Title: Je crois à la sainte Église
Subtitle: Confession de foi et sainteté ambivalente
Author(s): FAMERÉE, Joseph
Journal: Revue Théologique de Louvain
Volume: 47    Issue: 4   Date: 2016   
Pages: 519-539
DOI: 10.2143/RTL.47.4.3186174

Abstract :
«Je crois en l’Esprit Saint qui sanctifie l’Église». Cette sainte Église, dans l’histoire, est simultanément une communauté de pécheurs toujours appelés à la conversion; comme institution terrestre, elle est également marquée par la faillibilité et la précarité (erreurs, divisions, fautes). Ainsi l’Église est-elle, selon Vatican II, sancta simul et semper purificanda (LG 8C), «appelée par le Christ à cette réforme permanente dont elle a perpétuellement besoin en tant qu’institution humaine et terrestre» (UR 6A). C’est à cette condition seulement qu’elle peut être le signe crédible du Royaume de Dieu qui vient. Grâce à un Yves Congar notamment, Vatican II a bien tenu ce paradoxe d’une sainteté ecclésiale donnée et à mettre en œuvre toujours plus effectivement. Comment ne pas verser dans une ecclésiologie idéaliste? Comment penser une ecclésiologie réaliste qui n’occulte pas le mystère théologal de l’Église?

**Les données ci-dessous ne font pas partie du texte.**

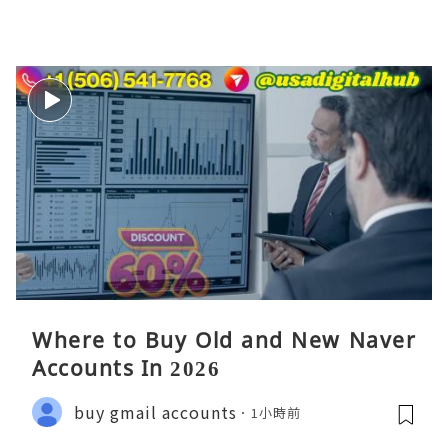
Where to Buy Old and New Naver
Accounts In 2026
buy gmail accounts
1小時前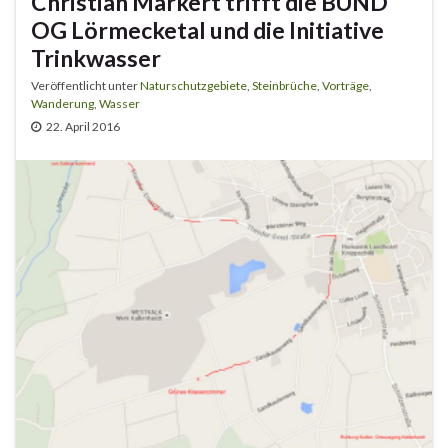
Christian Markert trifft die BUND
OG Lörmecketal und die Initiative
Trinkwasser
Veröffentlicht unter
Naturschutzgebiete
,
Steinbrüche
,
Vorträge
,
Wanderung
,
Wasser
22. April 2016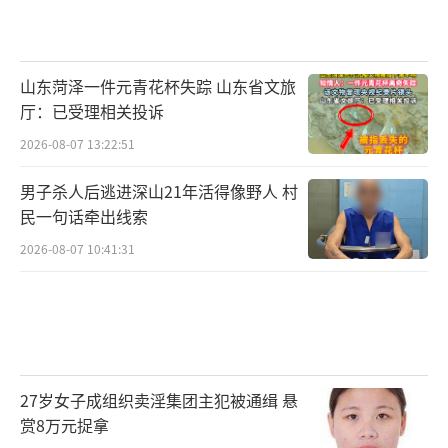
山东菏泽一件元青花杯失踪 山东省文旅
厅：已受理相关投诉
2026-08-07 13:22:51
男子杀人后逃进深山21年活得像野人 村
民一句话牵出线索
2026-08-07 10:41:31
27岁女子成组织卖淫集团主犯被通缉 悬
赏8万元捉拿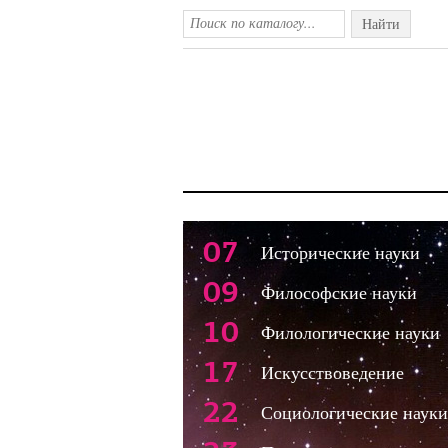
Найти
07
Исторические науки
09
Философские науки
10
Филологические науки
17
Искусствоведение
22
Социологические науки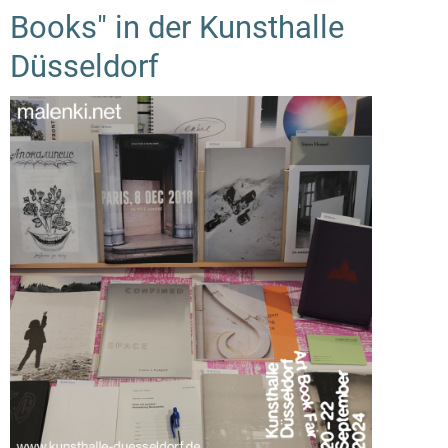
Books" in der Kunsthalle
Düsseldorf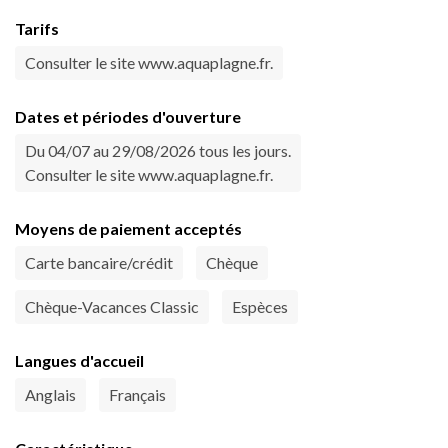
Tarifs
Consulter le site www.aquaplagne.fr.
Dates et périodes d'ouverture
Du 04/07 au 29/08/2026 tous les jours.
Consulter le site www.aquaplagne.fr.
Moyens de paiement acceptés
Carte bancaire/crédit
Chèque
Chèque-Vacances Classic
Espèces
Langues d'accueil
Anglais
Français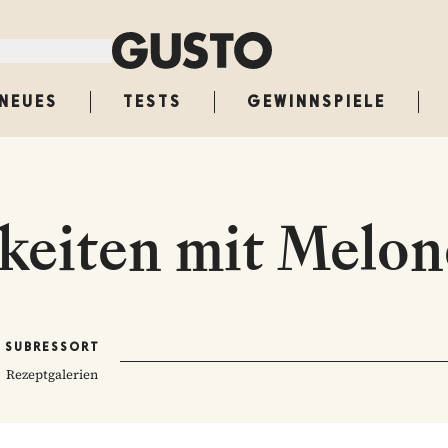
NEUES
TESTS
GEWINNSPIELE
keiten mit Melon
SUBRESSORT
Rezeptgalerien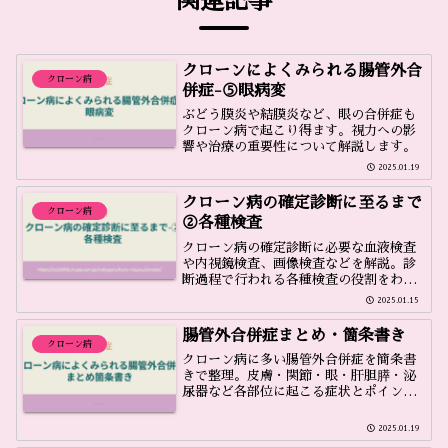
関連記事
クローンによくみられる腸管外合
クローン病
併症-⑤眼病変
ぶどう膜炎や結膜炎など、眼の合併症も
クローン病で起こり得ます。視力への影
響や治療の重要性について解説します。
2025.01.19
クローン病の確定診断に至るまで
クローン病
②各種検査
クローン病の確定診断に必要な血液検査
や内視鏡検査、画像検査などを解説。診
断過程で行われる各種検査の役割をわか
りやすく説明します。
2025.01.15
腸管外合併症まとめ・箇条書き
クローン病
クローン病に多い腸管外合併症を簡条書
きで整理。皮膚・関節・眼・肝胆膵・泌
尿器など各部位に起こる症状とポイント
を分かりやすく解説します。
2025.01.19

«I believe in the Holy Spirit which sanctifies the Church». This holy Church, throughout history, is simultaneously a community of sinners constantly called to conversion. As an earthly institution, it is also subject to fallibility and frailty (errors, divisions, moral failures). Therefore, according to Vatican II, the Church is sancta simul et semper purificanda (LG 8C), «Christ summons the Church to continual reformation as she sojourns here on earth. The Church is always in need of this, in so far as she is an institution of men here on earth» (UR 6A). On this condition only can it be the credible sign of the coming Kingdom of God. Thanks notably to someone like Yves Congar, Vatican II has managed to work with the paradox inherent in ecclesial holiness, which is both given and yet requires constant progress in its practice. How can we avoid ecclesial idealism? How can we foster realistic ecclesiology without losing sight of the theologal mystery of the Church?